**RECORDS SUPPLIED**
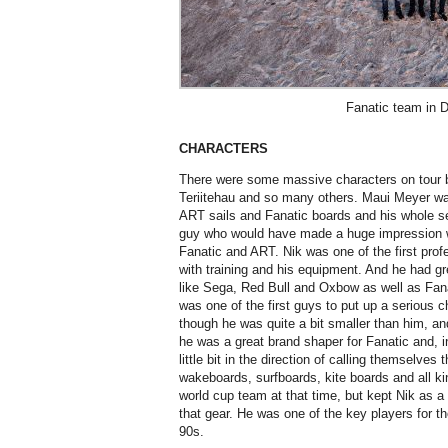
Fanatic team in 
CHARACTERS
There were some massive characters on tour b
Teriitehau and so many others. Maui Meyer w
ART sails and Fanatic boards and his whole s
guy who would have made a huge impression wa
Fanatic and ART. Nik was one of the first profe
with training and his equipment. And he had g
like Sega, Red Bull and Oxbow as well as Fan
was one of the first guys to put up a serious c
though he was quite a bit smaller than him, an
he was a great brand shaper for Fanatic and, i
little bit in the direction of calling themselv
wakeboards, surfboards, kite boards and all ki
world cup team at that time, but kept Nik as a 
that gear. He was one of the key players for t
90s.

**WORK REQUIRED**
Only the lines from the one containing "Fanatic and ART." through the end of the material should be reproduced, exactly, with both ends included.

**EXERCISE RESPONSE**
Fanatic and ART. Nik was one of the first profe
with training and his equipment. And he had g
like Sega, Red Bull and Oxbow as well as Fan
was one of the first guys to put up a serious c
though he was quite a bit smaller than him, an
he was a great brand shaper for Fanatic and, i
little bit in the direction of calling themselv
wakeboards, surfboards, kite boards and all ki
world cup team at that time, but kept Nik as a 
that gear. He was one of the key players for t
90s.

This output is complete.